**WHAT THE TASK ASKS**. Starting at the line with "elly Polanco skiller", retype every line through the end of the listing exactly as written, and nothing before it.
··· AVAILABLE DATA ···
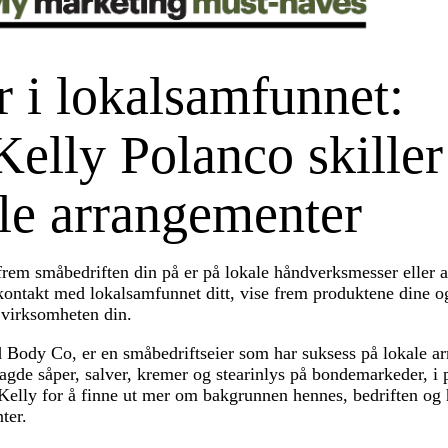
r i lokalsamfunnet:
elly Polanco skiller
ale arrangementer
 frem småbedriften din på er på lokale håndverksmesser eller 
 kontakt med lokalsamfunnet ditt, vise frem produktene dine 
 virksomheten din.
d Body Co, er en småbedriftseier som har suksess på lokale a
agde såper, salver, kremer og stearinlys på bondemarkeder, i
Kelly for å finne ut mer om bakgrunnen hennes, bedriften og 
ter.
···
**TASK ANSWER**.
elly Polanco skiller
ale arrangementer
 frem småbedriften din på er på lokale håndverksmesser eller 
 kontakt med lokalsamfunnet ditt, vise frem produktene dine 
 virksomheten din.
d Body Co, er en småbedriftseier som har suksess på lokale a
agde såper, salver, kremer og stearinlys på bondemarkeder, i
Kelly for å finne ut mer om bakgrunnen hennes, bedriften og 
ter.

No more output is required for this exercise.